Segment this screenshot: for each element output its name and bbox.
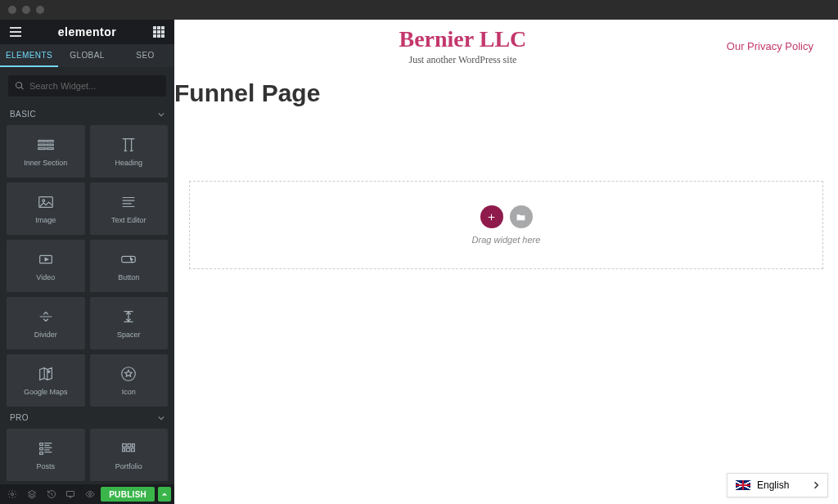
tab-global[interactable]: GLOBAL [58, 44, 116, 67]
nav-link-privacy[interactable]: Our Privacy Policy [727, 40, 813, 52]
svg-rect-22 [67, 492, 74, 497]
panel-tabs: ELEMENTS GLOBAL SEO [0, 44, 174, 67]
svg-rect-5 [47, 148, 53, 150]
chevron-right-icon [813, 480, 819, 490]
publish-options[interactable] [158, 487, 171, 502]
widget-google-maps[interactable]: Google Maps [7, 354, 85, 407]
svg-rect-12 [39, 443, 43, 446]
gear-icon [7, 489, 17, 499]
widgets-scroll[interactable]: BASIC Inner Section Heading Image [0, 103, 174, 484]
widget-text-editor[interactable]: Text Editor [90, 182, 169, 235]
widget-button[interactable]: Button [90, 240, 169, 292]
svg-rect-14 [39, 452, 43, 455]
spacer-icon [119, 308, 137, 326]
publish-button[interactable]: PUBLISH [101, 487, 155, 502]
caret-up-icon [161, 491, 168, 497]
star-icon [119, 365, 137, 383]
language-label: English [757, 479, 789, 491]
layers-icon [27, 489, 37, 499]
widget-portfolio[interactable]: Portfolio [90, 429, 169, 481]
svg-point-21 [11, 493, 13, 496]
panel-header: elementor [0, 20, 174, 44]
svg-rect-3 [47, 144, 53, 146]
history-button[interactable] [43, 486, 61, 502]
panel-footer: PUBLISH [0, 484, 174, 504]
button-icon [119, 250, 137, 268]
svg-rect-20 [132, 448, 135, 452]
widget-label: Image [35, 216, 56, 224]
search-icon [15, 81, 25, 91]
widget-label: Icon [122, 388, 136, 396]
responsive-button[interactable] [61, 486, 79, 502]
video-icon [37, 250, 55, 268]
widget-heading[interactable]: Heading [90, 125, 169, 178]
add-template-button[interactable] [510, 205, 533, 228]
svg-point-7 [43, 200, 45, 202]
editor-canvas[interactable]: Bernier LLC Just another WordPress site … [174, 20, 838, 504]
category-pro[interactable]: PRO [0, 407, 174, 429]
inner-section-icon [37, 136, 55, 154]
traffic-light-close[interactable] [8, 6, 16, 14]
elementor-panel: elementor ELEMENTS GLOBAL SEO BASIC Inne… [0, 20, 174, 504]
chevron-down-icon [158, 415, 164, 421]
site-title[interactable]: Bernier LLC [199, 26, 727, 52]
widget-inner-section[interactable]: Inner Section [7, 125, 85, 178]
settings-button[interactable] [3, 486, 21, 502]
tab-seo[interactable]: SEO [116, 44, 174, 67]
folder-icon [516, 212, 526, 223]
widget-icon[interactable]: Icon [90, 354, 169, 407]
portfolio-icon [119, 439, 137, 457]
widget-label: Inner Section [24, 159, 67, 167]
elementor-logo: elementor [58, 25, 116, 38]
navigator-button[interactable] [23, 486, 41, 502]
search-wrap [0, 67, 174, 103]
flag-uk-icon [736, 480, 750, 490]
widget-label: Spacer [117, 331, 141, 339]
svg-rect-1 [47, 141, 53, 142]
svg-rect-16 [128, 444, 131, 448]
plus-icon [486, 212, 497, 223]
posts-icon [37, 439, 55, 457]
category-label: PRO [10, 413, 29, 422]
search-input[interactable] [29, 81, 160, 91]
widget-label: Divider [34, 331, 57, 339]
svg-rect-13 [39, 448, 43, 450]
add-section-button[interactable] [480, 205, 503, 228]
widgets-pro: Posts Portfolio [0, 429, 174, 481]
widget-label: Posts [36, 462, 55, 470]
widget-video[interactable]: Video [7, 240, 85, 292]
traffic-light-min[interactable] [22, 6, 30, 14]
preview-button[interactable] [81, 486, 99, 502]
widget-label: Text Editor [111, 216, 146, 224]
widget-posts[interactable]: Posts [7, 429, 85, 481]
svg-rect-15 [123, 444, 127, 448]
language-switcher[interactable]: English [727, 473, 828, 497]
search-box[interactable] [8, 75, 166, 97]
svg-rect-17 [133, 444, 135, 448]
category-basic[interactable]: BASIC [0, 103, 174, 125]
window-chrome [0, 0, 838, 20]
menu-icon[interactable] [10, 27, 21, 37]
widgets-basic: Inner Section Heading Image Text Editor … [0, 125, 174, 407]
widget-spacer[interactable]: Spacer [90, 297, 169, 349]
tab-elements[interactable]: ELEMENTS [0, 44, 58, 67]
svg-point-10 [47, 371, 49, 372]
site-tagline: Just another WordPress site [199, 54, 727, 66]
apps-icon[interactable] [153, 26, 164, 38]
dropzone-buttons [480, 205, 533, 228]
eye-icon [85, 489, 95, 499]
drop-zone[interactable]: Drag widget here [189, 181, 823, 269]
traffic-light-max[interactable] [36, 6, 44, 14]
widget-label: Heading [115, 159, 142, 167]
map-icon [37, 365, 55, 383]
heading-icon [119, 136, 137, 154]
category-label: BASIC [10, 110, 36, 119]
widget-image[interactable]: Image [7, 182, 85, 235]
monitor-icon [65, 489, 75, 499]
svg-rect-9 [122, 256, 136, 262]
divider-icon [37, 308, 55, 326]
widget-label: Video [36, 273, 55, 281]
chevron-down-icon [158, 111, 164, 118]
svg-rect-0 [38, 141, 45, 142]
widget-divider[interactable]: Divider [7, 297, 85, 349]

● ● ● ●

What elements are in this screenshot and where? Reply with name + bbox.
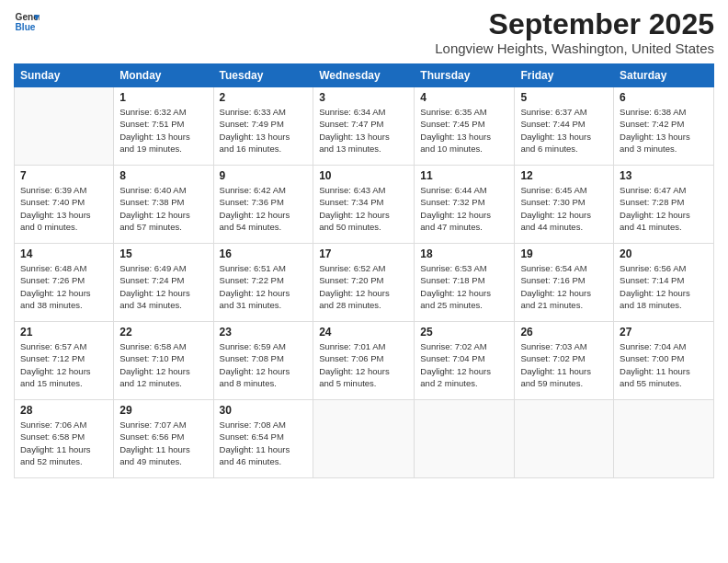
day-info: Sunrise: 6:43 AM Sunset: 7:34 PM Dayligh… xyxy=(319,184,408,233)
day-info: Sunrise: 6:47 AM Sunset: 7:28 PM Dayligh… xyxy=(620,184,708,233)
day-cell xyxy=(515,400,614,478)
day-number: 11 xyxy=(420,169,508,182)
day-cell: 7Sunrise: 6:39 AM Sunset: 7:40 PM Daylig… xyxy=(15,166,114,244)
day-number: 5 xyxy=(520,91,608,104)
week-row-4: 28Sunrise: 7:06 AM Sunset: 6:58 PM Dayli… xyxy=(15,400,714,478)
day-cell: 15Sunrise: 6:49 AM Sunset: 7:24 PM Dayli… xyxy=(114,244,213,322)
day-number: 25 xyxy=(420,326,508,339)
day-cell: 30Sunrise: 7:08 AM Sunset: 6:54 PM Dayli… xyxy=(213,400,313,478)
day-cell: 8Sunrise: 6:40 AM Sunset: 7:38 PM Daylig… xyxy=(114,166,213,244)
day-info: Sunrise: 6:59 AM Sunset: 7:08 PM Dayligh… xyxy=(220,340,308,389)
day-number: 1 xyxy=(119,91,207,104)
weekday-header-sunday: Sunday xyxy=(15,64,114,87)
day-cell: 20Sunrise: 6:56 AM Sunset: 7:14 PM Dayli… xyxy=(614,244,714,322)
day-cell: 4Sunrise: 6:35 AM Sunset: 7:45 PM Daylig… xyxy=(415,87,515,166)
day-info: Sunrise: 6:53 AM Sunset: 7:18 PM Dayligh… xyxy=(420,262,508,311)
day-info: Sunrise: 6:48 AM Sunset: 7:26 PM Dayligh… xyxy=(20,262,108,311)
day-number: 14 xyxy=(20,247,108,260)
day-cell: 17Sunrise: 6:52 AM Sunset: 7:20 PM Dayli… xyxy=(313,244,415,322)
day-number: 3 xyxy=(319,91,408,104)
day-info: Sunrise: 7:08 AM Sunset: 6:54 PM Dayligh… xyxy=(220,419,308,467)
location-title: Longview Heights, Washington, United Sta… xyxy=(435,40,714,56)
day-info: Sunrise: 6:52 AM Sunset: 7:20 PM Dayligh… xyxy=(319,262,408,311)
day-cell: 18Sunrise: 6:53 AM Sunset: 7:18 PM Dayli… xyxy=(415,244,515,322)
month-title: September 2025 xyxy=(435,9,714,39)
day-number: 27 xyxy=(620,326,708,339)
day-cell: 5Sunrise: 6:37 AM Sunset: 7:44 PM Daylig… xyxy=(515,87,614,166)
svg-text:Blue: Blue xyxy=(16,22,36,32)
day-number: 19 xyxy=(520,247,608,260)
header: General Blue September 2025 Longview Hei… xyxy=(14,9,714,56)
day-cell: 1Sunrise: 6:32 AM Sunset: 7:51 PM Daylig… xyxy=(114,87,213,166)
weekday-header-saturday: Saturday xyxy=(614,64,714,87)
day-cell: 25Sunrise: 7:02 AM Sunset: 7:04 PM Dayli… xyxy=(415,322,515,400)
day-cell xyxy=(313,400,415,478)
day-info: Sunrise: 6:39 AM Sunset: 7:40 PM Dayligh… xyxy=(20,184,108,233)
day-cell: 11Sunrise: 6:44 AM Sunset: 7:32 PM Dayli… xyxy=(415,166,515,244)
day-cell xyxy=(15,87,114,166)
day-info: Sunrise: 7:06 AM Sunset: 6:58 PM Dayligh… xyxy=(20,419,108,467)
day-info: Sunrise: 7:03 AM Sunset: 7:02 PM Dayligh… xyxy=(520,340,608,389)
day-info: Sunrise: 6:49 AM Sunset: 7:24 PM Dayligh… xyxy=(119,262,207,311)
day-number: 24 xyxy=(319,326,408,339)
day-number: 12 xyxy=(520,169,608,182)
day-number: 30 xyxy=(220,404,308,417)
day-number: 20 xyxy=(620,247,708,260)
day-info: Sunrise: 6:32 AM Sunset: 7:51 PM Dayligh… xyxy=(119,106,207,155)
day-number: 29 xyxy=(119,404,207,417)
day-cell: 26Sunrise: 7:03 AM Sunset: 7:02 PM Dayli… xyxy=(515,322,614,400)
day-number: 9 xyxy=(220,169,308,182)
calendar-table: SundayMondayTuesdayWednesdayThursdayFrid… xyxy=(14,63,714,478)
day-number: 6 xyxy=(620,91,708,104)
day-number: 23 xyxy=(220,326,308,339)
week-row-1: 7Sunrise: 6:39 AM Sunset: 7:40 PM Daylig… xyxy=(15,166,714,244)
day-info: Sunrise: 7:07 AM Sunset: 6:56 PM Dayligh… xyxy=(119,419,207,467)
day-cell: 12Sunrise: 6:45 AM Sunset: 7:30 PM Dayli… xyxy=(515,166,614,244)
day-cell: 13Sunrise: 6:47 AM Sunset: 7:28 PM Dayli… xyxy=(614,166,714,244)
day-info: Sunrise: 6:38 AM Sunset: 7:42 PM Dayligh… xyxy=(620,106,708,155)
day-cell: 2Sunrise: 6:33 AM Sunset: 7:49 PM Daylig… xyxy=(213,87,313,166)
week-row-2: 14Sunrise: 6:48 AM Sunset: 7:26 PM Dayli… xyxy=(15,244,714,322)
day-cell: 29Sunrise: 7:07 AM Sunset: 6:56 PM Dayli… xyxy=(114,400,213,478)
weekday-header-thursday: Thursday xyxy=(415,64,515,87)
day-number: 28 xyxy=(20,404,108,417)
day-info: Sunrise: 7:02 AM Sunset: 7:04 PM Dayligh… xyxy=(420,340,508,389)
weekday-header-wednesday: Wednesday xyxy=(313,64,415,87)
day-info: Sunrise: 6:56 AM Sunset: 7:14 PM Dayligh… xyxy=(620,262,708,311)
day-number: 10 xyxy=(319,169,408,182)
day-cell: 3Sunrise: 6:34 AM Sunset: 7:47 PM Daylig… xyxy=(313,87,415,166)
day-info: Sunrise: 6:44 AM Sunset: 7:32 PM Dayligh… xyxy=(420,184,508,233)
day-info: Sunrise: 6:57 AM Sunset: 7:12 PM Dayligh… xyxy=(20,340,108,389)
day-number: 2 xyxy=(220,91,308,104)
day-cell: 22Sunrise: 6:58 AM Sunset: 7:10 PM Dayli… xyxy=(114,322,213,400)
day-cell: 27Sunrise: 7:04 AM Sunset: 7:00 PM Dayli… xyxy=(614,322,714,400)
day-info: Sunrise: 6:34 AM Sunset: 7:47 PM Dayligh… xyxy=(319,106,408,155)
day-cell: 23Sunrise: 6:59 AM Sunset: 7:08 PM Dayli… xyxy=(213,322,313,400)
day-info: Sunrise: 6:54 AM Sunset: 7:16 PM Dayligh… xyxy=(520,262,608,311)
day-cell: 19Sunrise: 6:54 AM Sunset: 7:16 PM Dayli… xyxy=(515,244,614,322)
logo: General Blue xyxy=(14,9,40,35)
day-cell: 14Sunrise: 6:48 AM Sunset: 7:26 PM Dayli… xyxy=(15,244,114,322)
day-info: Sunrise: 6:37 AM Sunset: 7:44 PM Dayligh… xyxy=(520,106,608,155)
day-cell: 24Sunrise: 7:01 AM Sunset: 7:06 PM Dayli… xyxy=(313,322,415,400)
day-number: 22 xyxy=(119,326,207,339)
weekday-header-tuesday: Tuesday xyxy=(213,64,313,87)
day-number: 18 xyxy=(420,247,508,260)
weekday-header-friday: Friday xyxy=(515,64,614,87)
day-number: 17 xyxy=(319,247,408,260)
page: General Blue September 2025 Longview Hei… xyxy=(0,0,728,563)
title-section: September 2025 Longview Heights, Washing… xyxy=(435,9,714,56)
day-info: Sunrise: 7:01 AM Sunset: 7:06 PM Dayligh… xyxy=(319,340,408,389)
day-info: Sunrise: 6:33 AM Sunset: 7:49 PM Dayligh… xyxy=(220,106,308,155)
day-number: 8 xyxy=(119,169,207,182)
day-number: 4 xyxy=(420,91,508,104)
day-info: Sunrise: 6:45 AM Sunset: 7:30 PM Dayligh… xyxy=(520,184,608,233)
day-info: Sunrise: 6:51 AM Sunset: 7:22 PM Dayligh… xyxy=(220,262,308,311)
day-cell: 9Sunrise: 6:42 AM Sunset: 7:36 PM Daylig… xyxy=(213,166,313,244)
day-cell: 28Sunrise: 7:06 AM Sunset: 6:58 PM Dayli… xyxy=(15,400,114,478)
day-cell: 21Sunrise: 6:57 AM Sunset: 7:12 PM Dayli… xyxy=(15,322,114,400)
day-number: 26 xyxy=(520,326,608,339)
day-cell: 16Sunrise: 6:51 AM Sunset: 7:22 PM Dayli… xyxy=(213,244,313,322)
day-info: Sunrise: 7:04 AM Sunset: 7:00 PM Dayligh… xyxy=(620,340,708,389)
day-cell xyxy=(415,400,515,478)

● ● ● ●

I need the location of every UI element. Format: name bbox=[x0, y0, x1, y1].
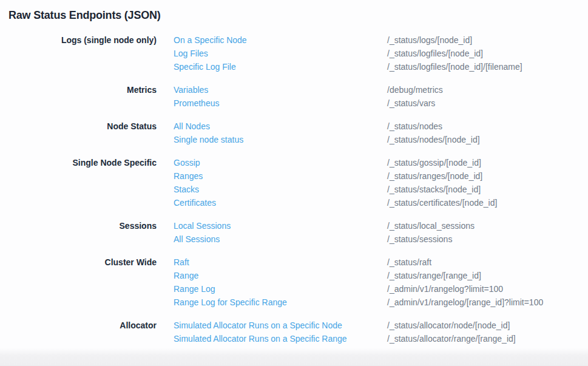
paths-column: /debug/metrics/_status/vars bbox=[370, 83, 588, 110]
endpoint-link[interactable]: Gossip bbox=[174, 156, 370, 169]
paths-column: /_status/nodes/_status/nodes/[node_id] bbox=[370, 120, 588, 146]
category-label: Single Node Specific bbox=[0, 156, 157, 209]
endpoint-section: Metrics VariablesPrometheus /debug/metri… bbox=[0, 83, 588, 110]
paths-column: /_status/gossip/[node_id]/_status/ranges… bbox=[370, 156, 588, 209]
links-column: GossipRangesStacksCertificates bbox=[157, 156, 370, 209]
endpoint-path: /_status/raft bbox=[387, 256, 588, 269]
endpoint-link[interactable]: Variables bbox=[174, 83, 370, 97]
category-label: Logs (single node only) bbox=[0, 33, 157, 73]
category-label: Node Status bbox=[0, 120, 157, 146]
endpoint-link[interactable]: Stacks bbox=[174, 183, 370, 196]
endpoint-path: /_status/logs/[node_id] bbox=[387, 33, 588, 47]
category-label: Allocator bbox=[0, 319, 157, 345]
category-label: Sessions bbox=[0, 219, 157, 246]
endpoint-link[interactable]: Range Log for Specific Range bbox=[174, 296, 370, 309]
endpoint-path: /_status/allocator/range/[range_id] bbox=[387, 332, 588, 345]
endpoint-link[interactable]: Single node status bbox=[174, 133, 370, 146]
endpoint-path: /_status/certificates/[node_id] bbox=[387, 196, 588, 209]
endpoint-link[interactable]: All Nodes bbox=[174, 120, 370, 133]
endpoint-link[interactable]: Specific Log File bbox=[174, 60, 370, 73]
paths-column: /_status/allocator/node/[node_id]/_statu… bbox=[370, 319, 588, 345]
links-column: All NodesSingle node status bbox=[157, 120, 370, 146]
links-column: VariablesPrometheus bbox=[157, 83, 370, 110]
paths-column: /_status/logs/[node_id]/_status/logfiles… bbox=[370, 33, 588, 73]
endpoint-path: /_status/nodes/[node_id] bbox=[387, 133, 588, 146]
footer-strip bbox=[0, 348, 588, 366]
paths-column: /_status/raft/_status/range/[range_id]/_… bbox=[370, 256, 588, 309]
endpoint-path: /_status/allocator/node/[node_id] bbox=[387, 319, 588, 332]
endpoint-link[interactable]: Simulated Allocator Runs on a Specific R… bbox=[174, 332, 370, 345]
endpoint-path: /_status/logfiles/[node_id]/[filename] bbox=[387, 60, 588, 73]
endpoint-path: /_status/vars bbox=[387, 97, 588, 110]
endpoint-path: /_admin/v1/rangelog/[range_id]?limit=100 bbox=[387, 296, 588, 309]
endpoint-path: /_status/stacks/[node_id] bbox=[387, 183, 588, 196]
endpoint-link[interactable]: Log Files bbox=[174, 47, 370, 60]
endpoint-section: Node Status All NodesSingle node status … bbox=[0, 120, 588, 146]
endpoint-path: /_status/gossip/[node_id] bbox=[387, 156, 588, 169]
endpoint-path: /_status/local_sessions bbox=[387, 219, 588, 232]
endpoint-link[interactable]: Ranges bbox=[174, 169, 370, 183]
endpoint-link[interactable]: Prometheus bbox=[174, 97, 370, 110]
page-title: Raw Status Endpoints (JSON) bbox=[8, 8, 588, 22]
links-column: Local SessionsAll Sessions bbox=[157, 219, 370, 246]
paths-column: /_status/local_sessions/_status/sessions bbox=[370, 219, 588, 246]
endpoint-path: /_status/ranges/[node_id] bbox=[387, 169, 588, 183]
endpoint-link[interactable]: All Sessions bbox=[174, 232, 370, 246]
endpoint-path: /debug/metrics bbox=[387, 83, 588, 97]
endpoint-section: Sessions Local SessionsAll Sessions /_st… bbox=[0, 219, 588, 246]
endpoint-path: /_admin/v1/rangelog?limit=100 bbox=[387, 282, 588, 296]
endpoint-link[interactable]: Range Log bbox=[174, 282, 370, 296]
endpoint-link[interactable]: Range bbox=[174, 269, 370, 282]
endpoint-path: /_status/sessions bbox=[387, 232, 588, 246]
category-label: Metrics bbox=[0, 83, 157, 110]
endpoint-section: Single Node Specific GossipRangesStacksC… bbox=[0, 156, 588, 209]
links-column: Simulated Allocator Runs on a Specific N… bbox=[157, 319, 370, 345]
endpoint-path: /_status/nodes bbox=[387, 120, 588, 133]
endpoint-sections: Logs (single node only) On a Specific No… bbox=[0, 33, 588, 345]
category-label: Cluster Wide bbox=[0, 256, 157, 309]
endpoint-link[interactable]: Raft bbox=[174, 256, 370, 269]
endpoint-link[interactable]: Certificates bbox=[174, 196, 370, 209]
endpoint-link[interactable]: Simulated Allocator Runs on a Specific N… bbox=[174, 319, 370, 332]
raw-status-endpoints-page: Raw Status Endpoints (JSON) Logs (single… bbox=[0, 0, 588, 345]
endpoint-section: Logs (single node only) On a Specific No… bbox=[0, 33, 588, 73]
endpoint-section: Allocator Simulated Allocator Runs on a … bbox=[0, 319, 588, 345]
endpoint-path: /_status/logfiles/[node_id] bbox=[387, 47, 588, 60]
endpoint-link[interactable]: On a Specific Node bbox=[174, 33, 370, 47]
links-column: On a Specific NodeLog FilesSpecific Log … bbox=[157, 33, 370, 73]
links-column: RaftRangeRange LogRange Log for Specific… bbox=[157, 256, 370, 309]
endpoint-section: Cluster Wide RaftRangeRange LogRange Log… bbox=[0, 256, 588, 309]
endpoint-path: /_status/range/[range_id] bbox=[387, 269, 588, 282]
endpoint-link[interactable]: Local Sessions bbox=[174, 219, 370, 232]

● ● ● ●

**What this task involves:** Would you filter the records and copy out each line containing "widgets"?

**Response area:**
widgets-scroll[interactable]: BASIC Inner Section Heading Image [0, 103, 174, 484]
widgets-pro: Posts Portfolio [0, 429, 174, 481]
widgets-basic: Inner Section Heading Image Text Editor … [0, 125, 174, 407]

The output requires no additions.